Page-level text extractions
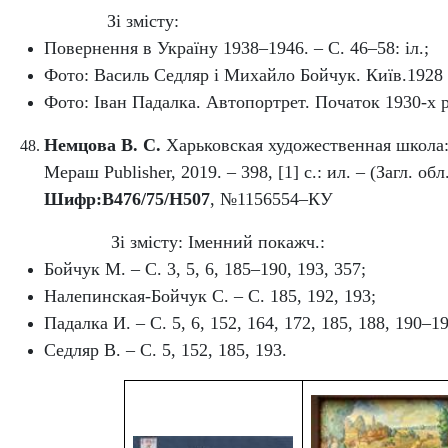
Зі змісту:
Повернення в Україну 1938–1946. – С. 46–58: іл.;
Фото: Василь Седляр і Михайло Бойчук. Київ.1928 р
Фото: Іван Падалка. Автопортрет. Початок 1930-х рр
Немцова В. С.
Харьковская художественная школа: 
Мераш Publisher, 2019. – 398, [1] с.: ил. – (Загл. 
Шифр:
В476/75/Н507
, №1156554–КУ
Зі змісту: Іменний покажч.:
Бойчук М. – С. 3, 5, 6, 185–190, 193, 357;
Налепинская‑Бойчук С. – С. 185, 192, 193;
Падалка И. – С. 5, 6, 152, 164, 172, 185, 188, 190–19
Седляр В. – С. 5, 152, 185, 193.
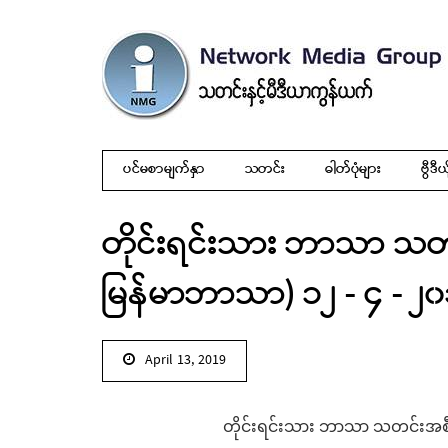
ပင်မစာမျက်နှာ
သတင်း
ဓါတ်ပုံများ
ဗွီဒီယ
တိုင်းရင်းသား ဘာသာ သတ
မြန်မာဘာသာ) ၁၂ - ၄ - ၂၀
April 13, 2019
တိုင်းရင်းသား ဘာသာ သတင်းအစီ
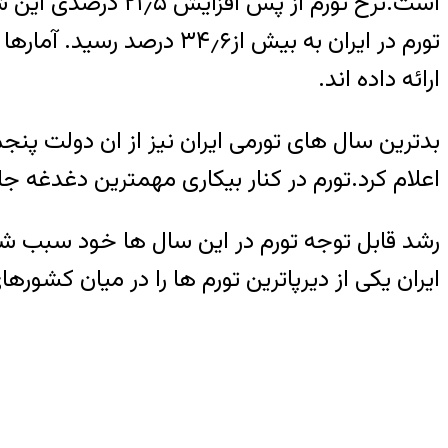
تورم در ایران به بیش از
ارائه داده اند.
بدترین سال های تورمی ایران نیز از ان دولت پنج
اعلام کرد.تورم در کنار بیکاری مهمترین دغدغه جا
رشد قابل توجه تورم در این سال ها خود سبب ش
ایران یکی از دیرپاترین تورم ها را در میان کشورهای جهان دارد. نم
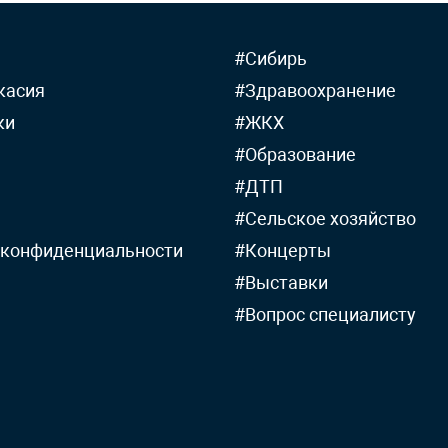
#Сибирь
касия
#Здравоохранение
ки
#ЖКХ
#Образование
#ДТП
#Сельское хозяйство
 конфиденциальности
#Концерты
#Выставки
#Вопрос специалисту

ABOUT THIS TASK => Each line of the data that holds "Падалка" should be copied.

ANSWER TO THIS TASK =>
Фото: Іван Падалка. Автопортрет. Початок 1930-х рр
Падалка И. – С. 5, 6, 152, 164, 172, 185, 188, 190–19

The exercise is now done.